In 1931, he signed for Cardiff City; however, after playing in five consecutive matches without scoring at the start of the 1930–31 season, he was replaced by Albert Keating. He made one further appearance before returning to Bray Unknowns soon after. He returned to the Football League in 1933 for a brief spell with Norwich City but was unable to break into the first team. He later played for Swiss side Lausanne, Stenhousemuir, Sligo Rovers and Lisburn Distillery.

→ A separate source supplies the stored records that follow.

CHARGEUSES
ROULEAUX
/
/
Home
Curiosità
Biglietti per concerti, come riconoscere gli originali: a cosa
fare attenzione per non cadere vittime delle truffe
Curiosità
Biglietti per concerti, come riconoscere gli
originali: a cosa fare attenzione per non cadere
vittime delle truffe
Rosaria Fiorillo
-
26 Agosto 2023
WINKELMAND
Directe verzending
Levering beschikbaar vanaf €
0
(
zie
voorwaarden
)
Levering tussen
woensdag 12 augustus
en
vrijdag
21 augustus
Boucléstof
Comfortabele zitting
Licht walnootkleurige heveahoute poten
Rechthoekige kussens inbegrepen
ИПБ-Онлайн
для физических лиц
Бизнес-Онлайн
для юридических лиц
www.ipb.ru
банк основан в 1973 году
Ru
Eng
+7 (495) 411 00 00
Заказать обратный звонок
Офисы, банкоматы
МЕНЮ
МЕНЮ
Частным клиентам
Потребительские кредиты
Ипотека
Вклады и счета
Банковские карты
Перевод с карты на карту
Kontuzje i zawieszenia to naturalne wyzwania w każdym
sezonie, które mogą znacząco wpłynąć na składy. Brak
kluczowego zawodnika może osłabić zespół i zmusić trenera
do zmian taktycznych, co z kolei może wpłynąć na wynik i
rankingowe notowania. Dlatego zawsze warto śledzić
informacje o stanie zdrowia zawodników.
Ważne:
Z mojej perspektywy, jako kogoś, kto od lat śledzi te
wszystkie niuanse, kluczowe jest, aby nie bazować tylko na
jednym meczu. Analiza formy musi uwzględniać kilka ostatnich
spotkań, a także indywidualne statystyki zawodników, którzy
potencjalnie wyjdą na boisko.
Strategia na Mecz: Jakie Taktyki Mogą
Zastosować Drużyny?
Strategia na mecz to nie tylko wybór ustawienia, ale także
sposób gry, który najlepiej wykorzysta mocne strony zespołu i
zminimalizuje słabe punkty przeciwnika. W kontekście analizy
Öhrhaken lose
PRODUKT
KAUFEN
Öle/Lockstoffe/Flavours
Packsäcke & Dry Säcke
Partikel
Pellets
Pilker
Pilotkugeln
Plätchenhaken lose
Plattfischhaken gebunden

In January 1936, he joined Football League Second Division side Leicester City for a fee of £1000. He made his debut for the club on 30 January 1936 in a 1–1 draw with Nottingham Forest and went on to score seven goals in sixteen league appearances. He eventually lost his place in the side to Jack Bowers and left to join French side Calais before finishing his career with Shamrock Rovers. He finished the 1939–40 season as Rovers' top goalscorer with fourteen league goals as they finished as winners of the League of Ireland.